■ Records for this exercise
::::::

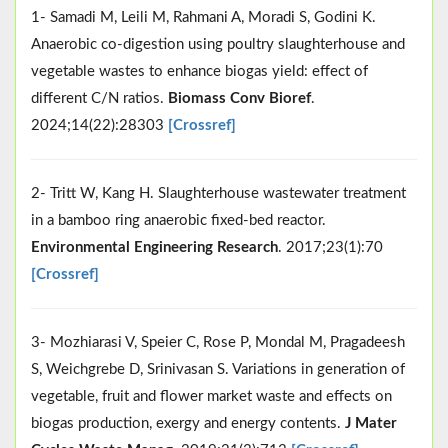
1- Samadi M, Leili M, Rahmani A, Moradi S, Godini K.
Anaerobic co-digestion using poultry slaughterhouse and
vegetable wastes to enhance biogas yield: effect of
different C/N ratios.
Biomass Conv Bioref
.
2024;14(22):28303
[Crossref]
2- Tritt W, Kang H. Slaughterhouse wastewater treatment
in a bamboo ring anaerobic fixed-bed reactor.
Environmental Engineering Research
. 2017;23(1):70
[Crossref]
3- Mozhiarasi V, Speier C, Rose P, Mondal M, Pragadeesh
S, Weichgrebe D, Srinivasan S. Variations in generation of
vegetable, fruit and flower market waste and effects on
biogas production, exergy and energy contents.
J Mater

::::::

■ What the task asks
Copy every line of the material above in which the word "biogas" appears.

■ Answer section
vegetable wastes to enhance biogas yield: effect of
biogas production, exergy and energy contents.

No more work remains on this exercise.